Saved data entries
%%
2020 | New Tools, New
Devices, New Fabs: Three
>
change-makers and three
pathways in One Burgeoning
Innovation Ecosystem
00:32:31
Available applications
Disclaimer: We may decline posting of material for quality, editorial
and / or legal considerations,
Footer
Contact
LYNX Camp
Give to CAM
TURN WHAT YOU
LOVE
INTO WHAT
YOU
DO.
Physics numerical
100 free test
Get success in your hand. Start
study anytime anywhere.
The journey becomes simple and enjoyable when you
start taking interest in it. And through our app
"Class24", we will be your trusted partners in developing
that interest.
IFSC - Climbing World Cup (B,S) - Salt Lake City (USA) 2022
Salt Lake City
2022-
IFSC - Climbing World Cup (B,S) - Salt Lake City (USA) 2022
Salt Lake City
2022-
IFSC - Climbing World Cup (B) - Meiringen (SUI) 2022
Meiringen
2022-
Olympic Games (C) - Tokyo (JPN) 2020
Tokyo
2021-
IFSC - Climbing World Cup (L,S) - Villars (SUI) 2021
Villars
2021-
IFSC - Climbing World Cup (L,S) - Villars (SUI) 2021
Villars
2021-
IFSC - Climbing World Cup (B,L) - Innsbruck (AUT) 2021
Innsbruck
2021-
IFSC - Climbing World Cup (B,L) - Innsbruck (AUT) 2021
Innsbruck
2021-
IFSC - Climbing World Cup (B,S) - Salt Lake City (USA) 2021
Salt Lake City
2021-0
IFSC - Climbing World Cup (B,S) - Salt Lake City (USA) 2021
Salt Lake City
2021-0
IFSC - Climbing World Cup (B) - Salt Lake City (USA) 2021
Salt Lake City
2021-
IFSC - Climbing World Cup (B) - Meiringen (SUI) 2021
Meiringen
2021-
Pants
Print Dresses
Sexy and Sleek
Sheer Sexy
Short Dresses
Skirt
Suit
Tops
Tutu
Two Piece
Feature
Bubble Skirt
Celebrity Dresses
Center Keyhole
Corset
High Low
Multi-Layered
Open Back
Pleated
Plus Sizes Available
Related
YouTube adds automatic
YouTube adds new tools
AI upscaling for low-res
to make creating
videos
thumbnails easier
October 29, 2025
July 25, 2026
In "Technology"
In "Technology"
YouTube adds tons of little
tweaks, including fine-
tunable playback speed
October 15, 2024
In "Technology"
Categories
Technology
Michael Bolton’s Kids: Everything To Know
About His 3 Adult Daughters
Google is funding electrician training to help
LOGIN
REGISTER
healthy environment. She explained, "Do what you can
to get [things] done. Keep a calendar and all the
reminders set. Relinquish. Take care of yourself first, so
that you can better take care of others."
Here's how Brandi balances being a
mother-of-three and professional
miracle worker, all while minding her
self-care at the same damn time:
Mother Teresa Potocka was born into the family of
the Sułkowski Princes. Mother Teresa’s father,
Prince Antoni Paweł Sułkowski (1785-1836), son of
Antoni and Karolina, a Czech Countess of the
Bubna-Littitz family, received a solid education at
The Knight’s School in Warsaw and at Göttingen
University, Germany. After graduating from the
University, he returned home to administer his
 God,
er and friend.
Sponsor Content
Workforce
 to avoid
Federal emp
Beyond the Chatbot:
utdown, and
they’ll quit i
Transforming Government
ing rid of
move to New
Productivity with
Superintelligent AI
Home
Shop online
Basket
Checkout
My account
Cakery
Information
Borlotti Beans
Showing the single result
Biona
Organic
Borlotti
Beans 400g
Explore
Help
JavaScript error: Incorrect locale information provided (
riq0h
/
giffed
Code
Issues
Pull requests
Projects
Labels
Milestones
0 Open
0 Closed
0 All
%%
%%
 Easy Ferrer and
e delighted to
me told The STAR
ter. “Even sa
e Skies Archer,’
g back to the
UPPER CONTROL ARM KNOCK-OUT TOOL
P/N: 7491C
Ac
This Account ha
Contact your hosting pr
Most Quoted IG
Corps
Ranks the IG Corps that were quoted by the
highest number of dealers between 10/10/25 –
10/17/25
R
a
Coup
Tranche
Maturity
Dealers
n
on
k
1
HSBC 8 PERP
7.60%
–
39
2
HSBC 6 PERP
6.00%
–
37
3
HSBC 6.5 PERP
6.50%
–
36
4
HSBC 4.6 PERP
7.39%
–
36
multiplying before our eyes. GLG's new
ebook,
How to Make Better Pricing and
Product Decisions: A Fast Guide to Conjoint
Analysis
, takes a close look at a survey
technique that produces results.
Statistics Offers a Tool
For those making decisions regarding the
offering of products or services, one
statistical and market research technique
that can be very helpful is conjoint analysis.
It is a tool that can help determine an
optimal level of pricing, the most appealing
%%
WORK TO COMPLETE
Consider the entries above and return each line with the string "family".

RESPONSE TO THE TASK
Mother Teresa Potocka was born into the family of
Bubna-Littitz family, received a solid education at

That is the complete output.